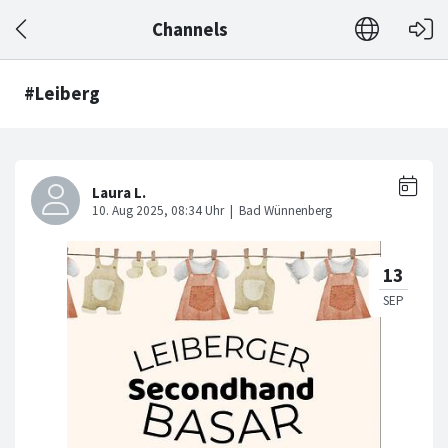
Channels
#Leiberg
---
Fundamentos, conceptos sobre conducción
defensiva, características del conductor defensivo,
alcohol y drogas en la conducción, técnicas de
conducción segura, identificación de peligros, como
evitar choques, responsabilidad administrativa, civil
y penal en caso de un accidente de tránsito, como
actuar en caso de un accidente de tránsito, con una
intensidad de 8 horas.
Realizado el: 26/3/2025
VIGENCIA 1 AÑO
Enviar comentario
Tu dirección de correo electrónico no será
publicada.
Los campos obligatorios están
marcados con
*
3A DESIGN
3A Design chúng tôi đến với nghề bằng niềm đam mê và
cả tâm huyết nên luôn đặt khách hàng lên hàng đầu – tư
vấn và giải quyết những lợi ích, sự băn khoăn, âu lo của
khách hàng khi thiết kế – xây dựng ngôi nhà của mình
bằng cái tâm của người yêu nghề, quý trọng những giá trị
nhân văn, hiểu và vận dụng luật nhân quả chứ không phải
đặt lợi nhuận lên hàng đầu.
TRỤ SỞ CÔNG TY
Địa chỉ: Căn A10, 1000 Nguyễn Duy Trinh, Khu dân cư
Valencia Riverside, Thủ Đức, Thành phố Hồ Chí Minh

*ASSIGNMENT*
Return every line of the listing that has the word "como" in it.

*TASK ANSWER*
conducción segura, identificación de peligros, como
y penal en caso de un accidente de tránsito, como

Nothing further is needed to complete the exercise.